- Genre: Game show
- Written by: Bernie Gould Paul Harrison
- Directed by: John Claar
- Presented by: Vera Vague

Production
- Producers: Bernie Gould Paul Harrison
- Running time: 30 minutes

Original release
- Network: CBS
- Release: July 7 – August 18, 1953

= Follow the Leader (TV series) =

Follow the Leader is an American television prime-time game show that was broadcast July 7, 1953 - August 18, 1953, on CBS with Vera Vague as hostess. It was on Tuesdays from 9 to 9:30 p.m. Eastern Time,

== Premise ==
Follow the Leader was based on the children's game of the same name. Contestants selected from the studio audience tried to imitate scenes acted out by Vague in pantomime. Each correctly reproduced movement earned $10 for the contestant and added $10 to the jackpot for that episode. Contestants' efforts were complicated by addition of "exaggerated props" that were not in Vague's original activity.
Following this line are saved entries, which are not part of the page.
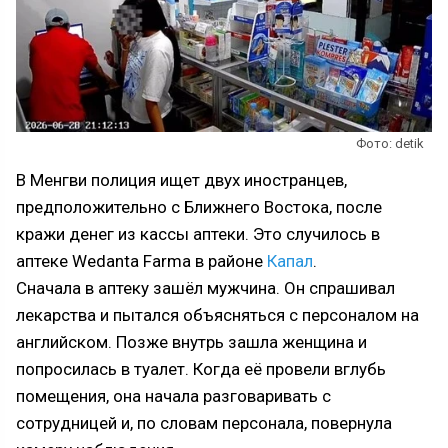
Фото: detik
В Менгви полиция ищет двух иностранцев,
предположительно с Ближнего Востока, после
кражи денег из кассы аптеки. Это случилось в
аптеке Wedanta Farma в районе
Капал
.
Cначала в аптеку зашёл мужчина. Он спрашивал
лекарства и пытался объясняться с персоналом на
английском. Позже внутрь зашла женщина и
попросилась в туалет. Когда её провели вглубь
помещения, она начала разговаривать с
сотрудницей и, по словам персонала, повернула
Episodes typically included three two-minute skits enacted by Vague, followed by contestants' efforts to re-enact them. In the premiere episode:

- Vague packed for a weekend trip, with the contestant "hindered by collapsing props".
- A man who tried to imitate Vague's skit about a private investigator also found props collapsing.
- A woman imitating Vague's Apache dance with a dummy discovered that the "dummy" she hit over the head with a bottle was a live actor.
An applause meter was used to determine which contestant would be invited to participate in the next episode.

==Production==
The program originated from Hollywood, with Bernie Gould and Paul Harrison as producers and writers. John Claar was the director.

== Critical response ==
A review in the trade publication Broadcasting described Follow the Leader as "better than average audience participation fare". It noted that the program differed from most audience-participation shows in that "the game was the focal point" rather than the celebrity host or hostess.

Bob Lanigan, in a review in the Brooklyn Eagle, wrote, "Vera Vague's voice is one of her greatest theatrical assets". He felt that use of pantomime wasted that asset, with Vague's speaking limited to brief interviews with participants. He called the show's episodes "bits of TV mediocrity" in which "each sketch is a boring repetition of its predecessor."

Syndicated newspaper columnist John Crosby wrote about Follow the Leader: "wondering what the devil it's doing on television. Can't people play their own parlor games in some reasonable privacy?"